The so-called “pollution diet” sets limits in the bay for nitrogen and phosphorous as well as sediment. Much of that pollution comes from runoff from farms and cities and leads to oxygen dead zones that curtail animal and plant life.
If the EPA doesn’t make sure those goals are met, the attorneys general argue, the bay’s health could be jeopardized.
In a statement Thursday, Gov. Larry Hogan expressed support for the move:
“Earlier this year, I directed the Attorney General to take this legal action in keeping with our generational responsibility and shared obligation to enhance, protect, and restore the Chesapeake Bay. The Bay is a national treasure, and our administration has committed an historic $5 billion toward its restoration. We will continue to work together across state and party lines—holding everyone to account—to meet our restoration goals and obligations.”
Sen. Chris Van Hollen also issued a statement in support of the lawsuit, calling it “necessary to hold both the EPA and other states accountable to meeting their obligations to protect the Bay.”

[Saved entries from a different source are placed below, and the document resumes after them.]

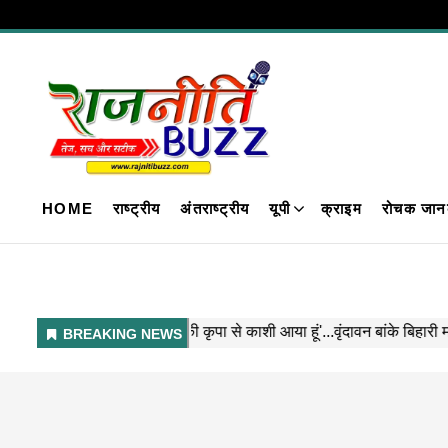
HOME
राष्ट्रीय
अंतराष्ट्रीय
यूपी
क्राइम
रोचक जान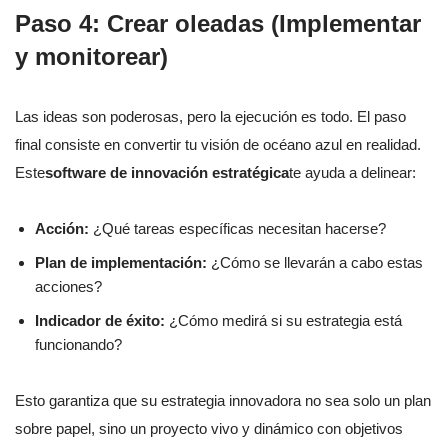
Paso 4: Crear oleadas (Implementar
y monitorear)
Las ideas son poderosas, pero la ejecución es todo. El paso
final consiste en convertir tu visión de océano azul en realidad.
Este
software de innovación estratégica
te ayuda a delinear:
Acción:
¿Qué tareas específicas necesitan hacerse?
Plan de implementación:
¿Cómo se llevarán a cabo estas
acciones?
Indicador de éxito:
¿Cómo medirá si su estrategia está
funcionando?
Esto garantiza que su estrategia innovadora no sea solo un plan
sobre papel, sino un proyecto vivo y dinámico con objetivos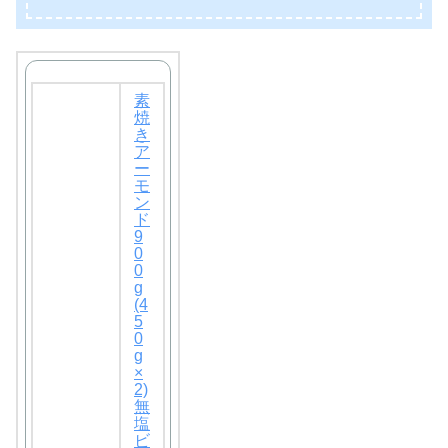
素
焼
き
ア
ー
モ
ン
ド
9
0
0
g
(4
5
0
g
×
2)
無
塩
ビ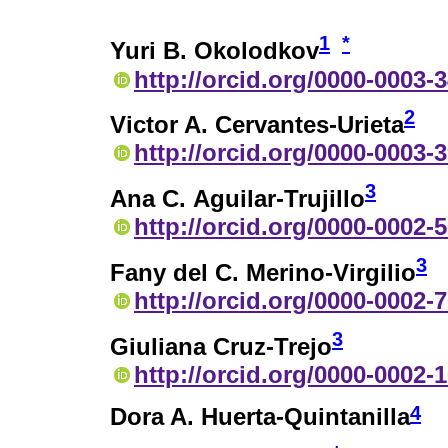
1
*
Yuri B. Okolodkov
http://orcid.org/0000-0003-
2
Victor A. Cervantes-Urieta
http://orcid.org/0000-0003-
3
Ana C. Aguilar-Trujillo
http://orcid.org/0000-0002-
3
Fany del C. Merino-Virgilio
http://orcid.org/0000-0002-
3
Giuliana Cruz-Trejo
http://orcid.org/0000-0002-
4
Dora A. Huerta-Quintanilla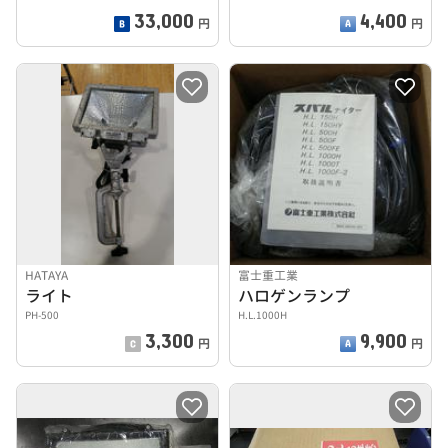
33,000
4,400
円
円
HATAYA
富士重工業
ライト
ハロゲンランプ
PH-500
H.L.1000H
3,300
9,900
円
円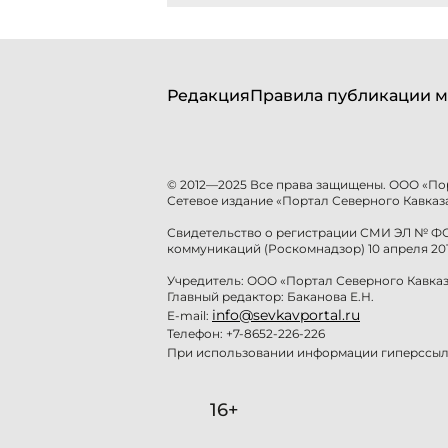
Редакция
Правила публикации м
© 2012—2025 Все права защищены. ООО «По
Сетевое издание «Портал Северного Кавказа
Свидетельство о регистрации СМИ ЭЛ № ФС 
коммуникаций (Роскомнадзор) 10 апреля 201
Учредитель: ООО «Портал Северного Кавказ
Главный редактор: Баканова Е.Н.
info@sevkavportal.ru
E-mail:
Телефон: +7-8652-226-226
При использовании информации гиперссылк
16+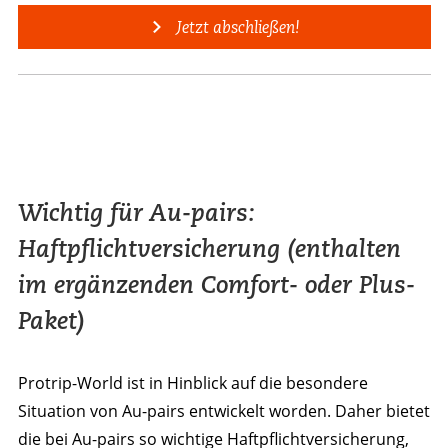
Jetzt abschließen!
Wichtig für Au-pairs:
Haftpflichtversicherung (enthalten
im ergänzenden Comfort- oder Plus-
Paket)
Protrip-World ist in Hinblick auf die besondere
Situation von Au-pairs entwickelt worden. Daher bietet
die bei Au-pairs so wichtige Haftpflichtversicherung,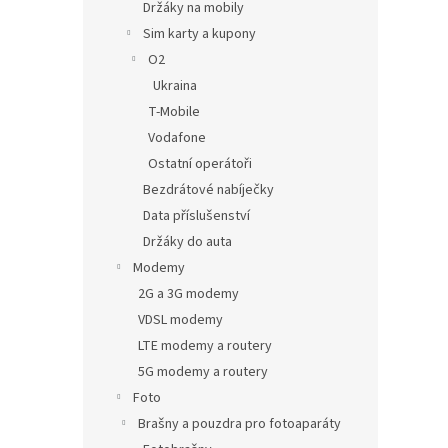
Držáky na mobily
Sim karty a kupony
O2
Ukraina
T-Mobile
Vodafone
Ostatní operátoři
Bezdrátové nabíječky
Data příslušenství
Držáky do auta
Modemy
2G a 3G modemy
VDSL modemy
LTE modemy a routery
5G modemy a routery
Foto
Brašny a pouzdra pro fotoaparáty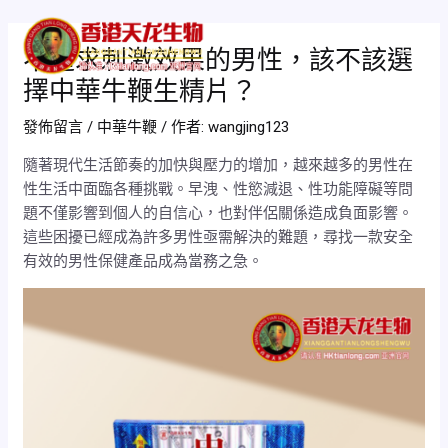
跳
Post
Mai
至
navigation
不追求刺激效果的男性，該不該選
Men
主
擇中華牛鞭生精片？
要
內
發佈留言
/
中華牛鞭
/ 作者:
wangjing123
容
隨著現代生活節奏的加快與壓力的增加，越來越多的男性在
性生活中面臨各種挑戰。早洩、性慾減退、性功能障礙等問
題不僅影響到個人的自信心，也對伴侶關係造成負面影響。
這些困擾已經成為許多男性亟需解決的難題，尋找一款安全
有效的男性保健產品成為當務之急。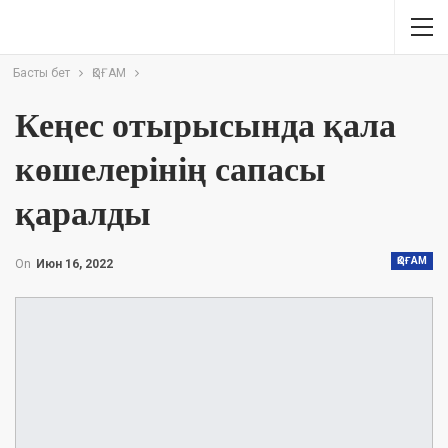
Басты бет
ҚОҒАМ
Кеңес отырысында қала
көшелерінің сапасы
қаралды
ҚОҒАМ
On
Июн 16, 2022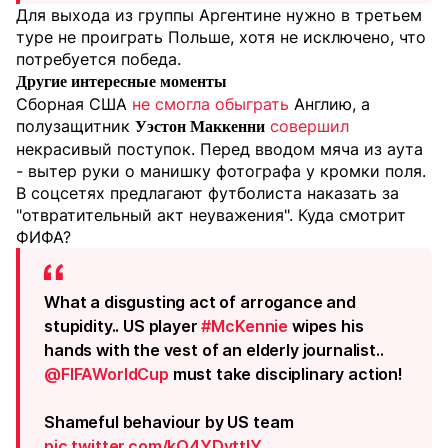
Для выхода из группы Аргентине нужно в третьем
туре не проиграть Польше, хотя не исключено, что
потребуется победа.
Другие интересные моменты
Сборная США
не смогла обыграть
Англию, а
полузащитник
совершил
Уэстон Маккенни
некрасивый поступок. Перед вводом мяча из аута
- вытер руки о манишку фотографа у кромки поля.
В соцсетях предлагают футболиста наказать за
"отвратительный акт неуважения". Куда смотрит
ФИФА?
What a disgusting act of arrogance and
stupidity.. US player
#McKennie
wipes his
hands with the vest of an elderly journalist..
@FIFAWorldCup
must take disciplinary action!
Shameful behaviour by US team
pic.twitter.com/kQ4YDvttIY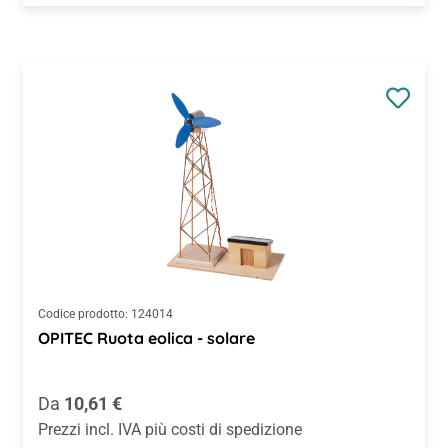
Codice prodotto:
124014
OPITEC Ruota eolica - solare
Prezzo normale:
Da
10,61 €
Prezzi incl. IVA più costi di spedizione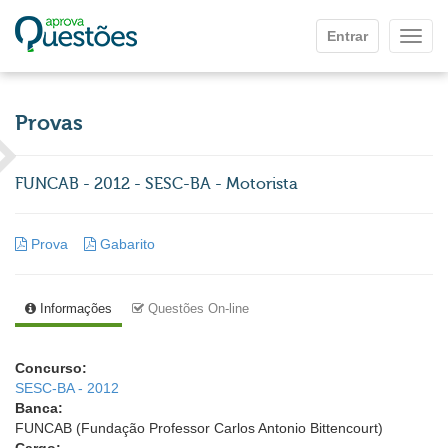
Ir para o conteúdo principal
Entrar
Mostr
Provas
FUNCAB - 2012 - SESC-BA - Motorista
Prova
Gabarito
Informações
Questões On-line
Concurso:
SESC-BA - 2012
Banca:
FUNCAB (Fundação Professor Carlos Antonio Bittencourt)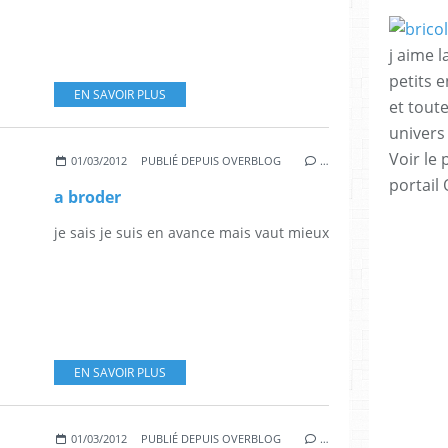
j aime l
petits 
EN SAVOIR PLUS
et tout
univers
Voir le 
01/03/2012
PUBLIÉ DEPUIS OVERBLOG
…
portail
a broder
je sais je suis en avance mais vaut mieux
EN SAVOIR PLUS
01/03/2012
PUBLIÉ DEPUIS OVERBLOG
…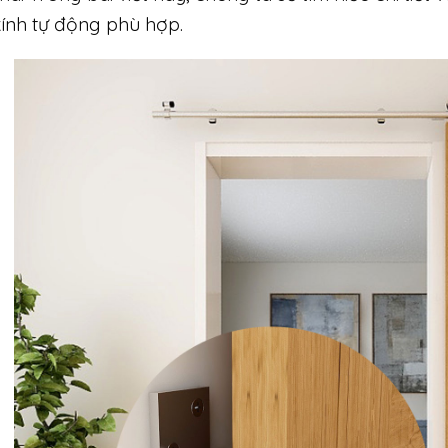
ính tự động phù hợp.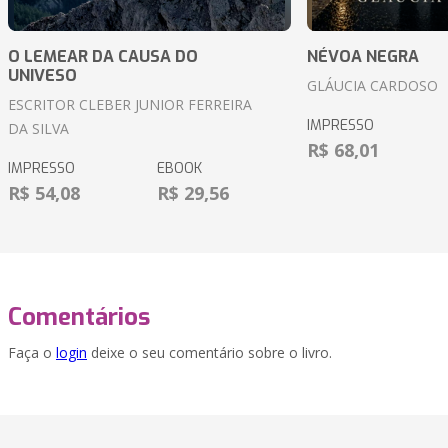
O LEMEAR DA CAUSA DO
NÉVOA NEGRA
UNIVESO
GLÁUCIA CARDOSO
ESCRITOR CLEBER JUNIOR FERREIRA
IMPRESSO
DA SILVA
R$ 68,01
IMPRESSO
EBOOK
R$ 54,08
R$ 29,56
Comentários
Faça o
login
deixe o seu comentário sobre o livro.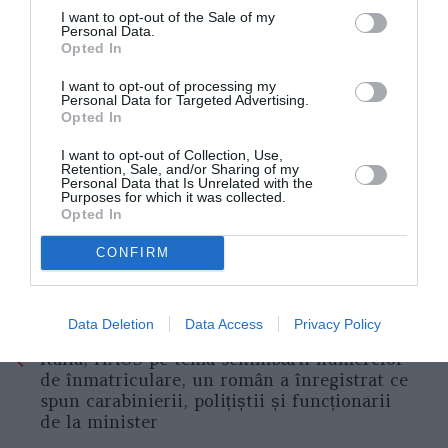
I want to opt-out of the Sale of my
Personal Data.
Opted In
I want to opt-out of processing my
Personal Data for Targeted Advertising.
Opted In
I want to opt-out of Collection, Use,
Retention, Sale, and/or Sharing of my
Personal Data that Is Unrelated with the
Purposes for which it was collected.
Opted In
CONFIRM
Data Deletion
Data Access
Privacy Policy
Articolul anterior
See
Italia, HAOS pe tema schimbării numerelor
more
de înmatriculare, un român a înregistrat ce
spun carabinierii, polițiștii și funcționarii
de la minister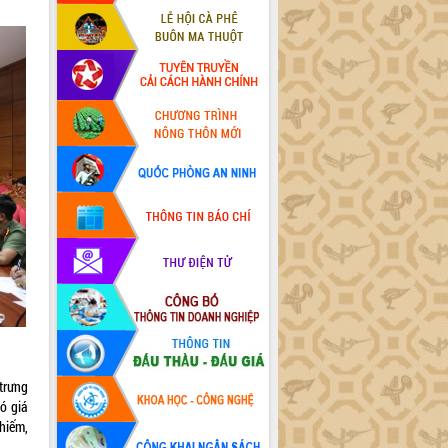
 trưng
ó giá
 hiếm,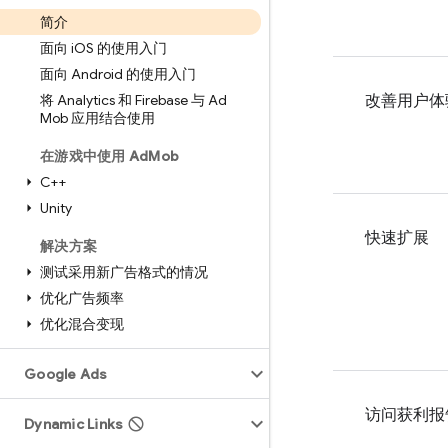
简介
面向 i
OS 的使用入门
面向 Android 的使用入门
将 Analytics 和 Firebase 与 Ad
改善用户体
Mob 应用结合使用
在游戏中使用 Ad
Mob
C++
Unity
快速扩展
解决方案
测试采用新广告格式的情况
优化广告频率
优化混合变现
Google Ads
访问获利报
Dynamic Links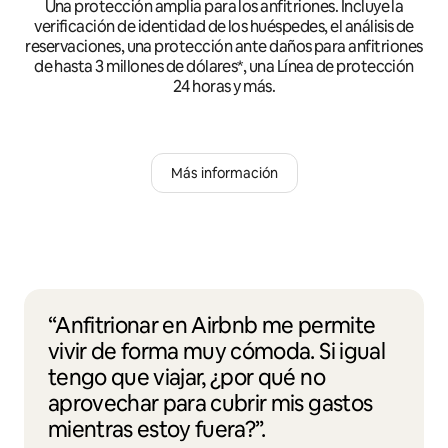
Una protección amplia para los anfitriones. Incluye la
verificación de identidad de los huéspedes, el análisis de
reservaciones, una protección ante daños para anfitriones
de hasta 3 millones de dólares*, una Línea de protección
24 horas y más.
Más información
“Anfitrionar en Airbnb me permite
vivir de forma muy cómoda. Si igual
tengo que viajar, ¿por qué no
aprovechar para cubrir mis gastos
mientras estoy fuera?”.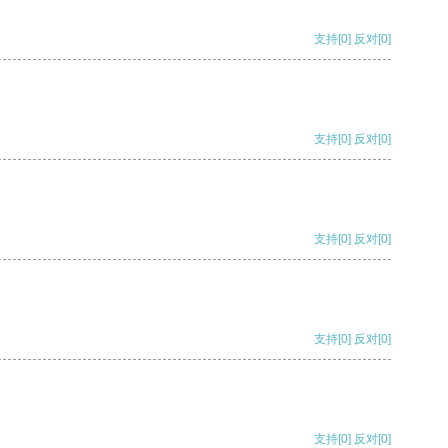
支持
[0]
反对
[0]
支持
[0]
反对
[0]
支持
[0]
反对
[0]
支持
[0]
反对
[0]
支持
[0]
反对
[0]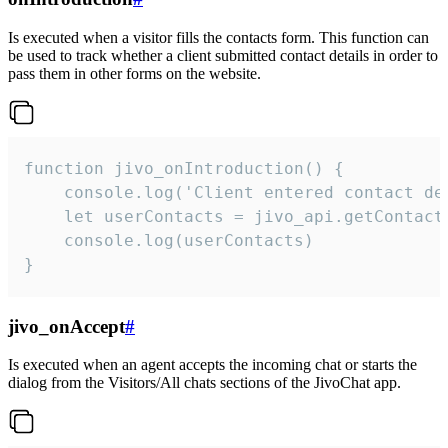
Is executed when a visitor fills the contacts form. This function can
be used to track whether a client submitted contact details in order to
pass them in other forms on the website.
function jivo_onIntroduction() {

    console.log('Client entered contact det
    let userContacts = jivo_api.getContactI
    console.log(userContacts)

}
jivo_onAccept
#
Is executed when an agent accepts the incoming chat or starts the
dialog from the Visitors/All chats sections of the JivoChat app.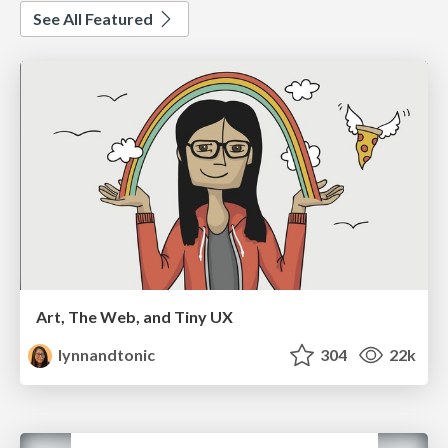
See All Featured
Art, The Web, and Tiny UX
lynnandtonic
304
22k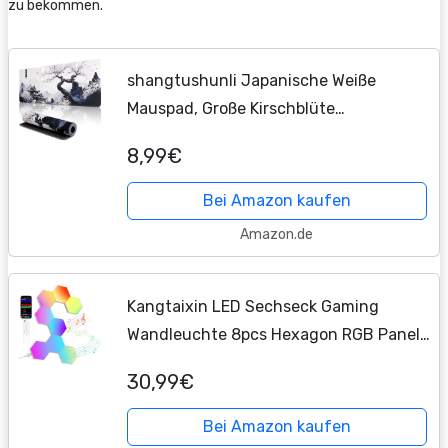
zu bekommen.
shangtushunli Japanische Weiße
Mauspad, Große Kirschblüte
Schreibtisch Matte, Anime Gaming
8,99€
Tastatur Matte, Rutschfeste
Gummibasis, Großer Erweiterter...
Bei Amazon kaufen
Amazon.de
Kangtaixin LED Sechseck Gaming
Wandleuchte 8pcs Hexagon RGB Panel
- Sechseck Waben Wall Light Musik Sync
30,99€
Deko Hexa Wandbeleuchtung Smart
Sechseckige Gamer...
Bei Amazon kaufen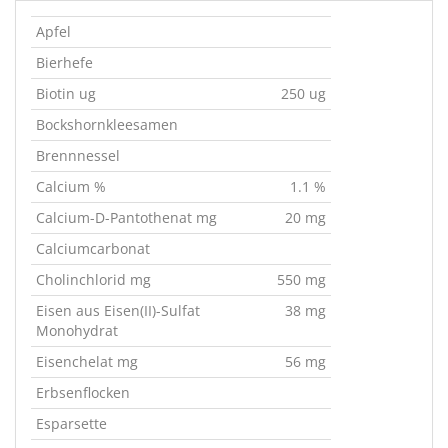
Apfel
Bierhefe
Biotin ug
250 ug
Bockshornkleesamen
Brennnessel
Calcium %
1.1 %
Calcium-D-Pantothenat mg
20 mg
Calciumcarbonat
Cholinchlorid mg
550 mg
Eisen aus Eisen(II)-Sulfat
38 mg
Monohydrat
Eisenchelat mg
56 mg
Erbsenflocken
Esparsette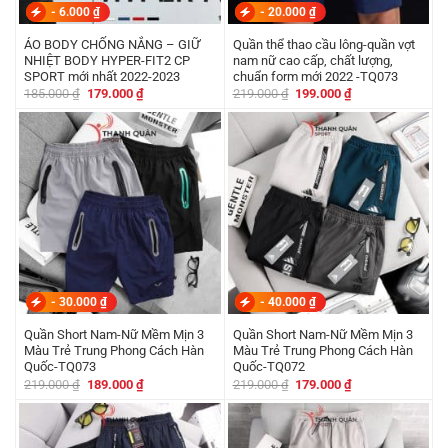
-
6.000
₫
-
20.000
₫
ÁO BODY CHỐNG NẮNG – GIỮ
Quần thể thao cầu lông-quần vợt
NHIỆT BODY HYPER-FIT2 CP
nam nữ cao cấp, chất lượng,
SPORT mới nhất 2022-2023
chuẩn form mới 2022 -TQ073
Giá
Giá
Giá
Giá
185.000
₫
179.000
₫
219.000
₫
199.000
₫
gốc
hiện
gốc
hiện
là:
tại
là:
tại
185.000 ₫.
là:
219.000 ₫.
là:
179.000 ₫.
199.000 ₫.
-
30.000
₫
-
40.000
₫
Quần Short Nam-Nữ Mềm Mịn 3
Quần Short Nam-Nữ Mềm Mịn 3
Màu Trẻ Trung Phong Cách Hàn
Màu Trẻ Trung Phong Cách Hàn
Quốc-TQ073
Quốc-TQ072
Giá
Giá
Giá
Giá
219.000
₫
189.000
₫
219.000
₫
179.000
₫
gốc
hiện
gốc
hiện
là:
tại
là:
tại
219.000 ₫.
là:
219.000 ₫.
là:
189.000 ₫.
179.000 ₫.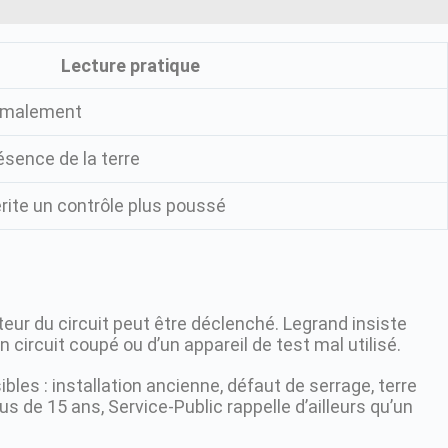
Lecture pratique
ormalement
résence de la terre
rite un contrôle plus poussé
cteur du circuit peut être déclenché. Legrand insiste
 circuit coupé ou d’un appareil de test mal utilisé.
bles : installation ancienne, défaut de serrage, terre
s de 15 ans, Service-Public rappelle d’ailleurs qu’un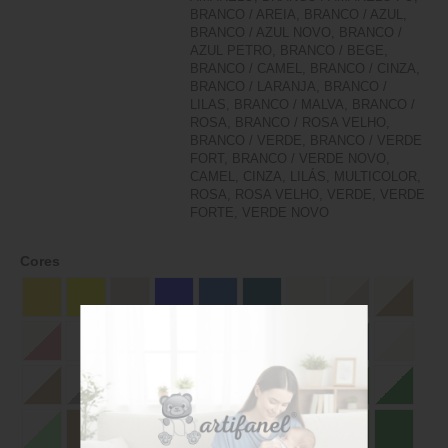
BRANCO / AREIA, BRANCO / AZUL,
BRANCO / AZUL NOVO, BRANCO /
AZUL PETRO, BRANCO / BEGE,
BRANCO / CAMEL, BRANCO / CINZA,
BRANCO / LARANJA, BRANCO /
LILAS, BRANCO / MALVA, BRANCO /
ROSA, BRANCO / ROSA VELHO,
BRANCO / VERDE, BRANCO / VERDE
FORT, BRANCO / VERDE NOVO,
CAMEL, CINZA, LILÁS, MULTICOLOR,
ROSA, ROSA VELHO, VERDE, VERDE
FORTE, VERDE NOVO
Cores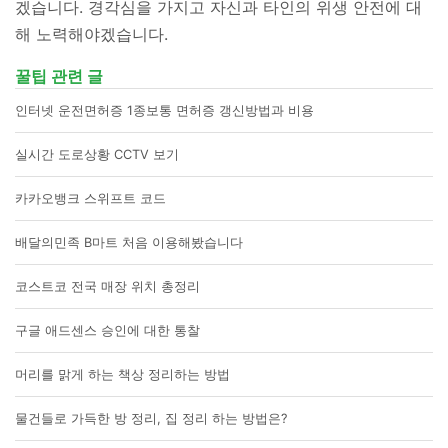
겠습니다. 경각심을 가지고 자신과 타인의 위생 안전에 대
해 노력해야겠습니다.
꿀팁 관련 글
인터넷 운전면허증 1종보통 면허증 갱신방법과 비용
실시간 도로상황 CCTV 보기
카카오뱅크 스위프트 코드
배달의민족 B마트 처음 이용해봤습니다
코스트코 전국 매장 위치 총정리
구글 애드센스 승인에 대한 통찰
머리를 맑게 하는 책상 정리하는 방법
물건들로 가득한 방 정리, 집 정리 하는 방법은?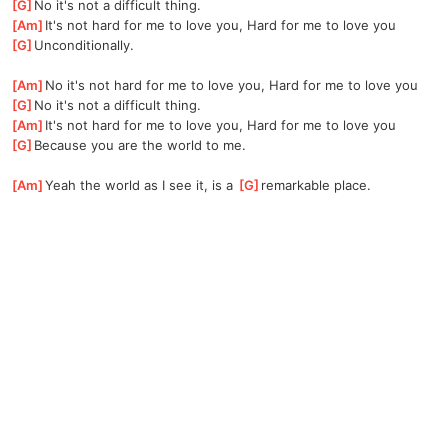
[
G
]
No it's not a difficult thing.
[
Am
]
It's not hard for me to love you, Hard for me to love you
[
G
]
Unconditionally.
[
Am
]
No it's not hard for me to love you, Hard for me to love you
[
G
]
No it's not a difficult thing.
[
Am
]
It's not hard for me to love you, Hard for me to love you
[
G
]
Because you are the world to me.
[
Am
]
Yeah the world as I see it, is a 
[
G
]
remarkable place.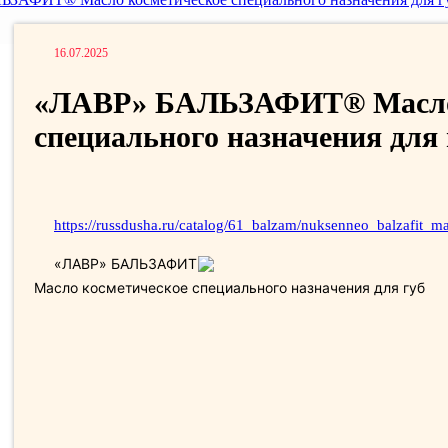
16.07.2025
«ЛАВР» БАЛЬЗАФИТ® Масло 
специального назначения для 
https://russdusha.ru/catalog/61_balzam/nuksenneo_balzafit
«ЛАВР» БАЛЬЗАФИТ
Масло косметическое специального назначения для губ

In May, Maryland, Virginia and Washington, D.C., announced they planned to sue the agency over the issue. In January, the Maryland-based Chesapeake Bay Foundation announced plans to file a similar suit. The group also filed its lawsuit on Thursday.
“This is the moment in time for the Chesapeake Bay,” William C. Baker, the foundation’s president, said during a conference call with reporters. “This is the time for America to show that it can save a national treasure that is polluted.”
The EPA said in a statement Thursday that it is “fully committed to working with our Bay Program partners to meet the 2025 goals.”
“We have taken and will continue to take appropriate actions under our Clean Water Act authorities to improve Chesapeake Bay water quality,” the EPA said.
New York’s Department of Environmental Conservation said in a statement that the Empire State “is now on track to exceed our commitment to implement a pollution reduction program for the Chesapeake through 2025.”
The state agency also claimed that “Chesapeake Bay pollution is not from New York.”
“EPA monitoring data confirms that if the quality of the water in Chesapeake Bay were as good as the water quality in New York’s portion of the Susquehanna River, the Chesapeake would not be impaired for nitrogen, phosphorus, or sediment,” the agency stated.
Pennsylvania’s Department of Environmental Protection did not immediately respond with a comment regarding the lawsuit.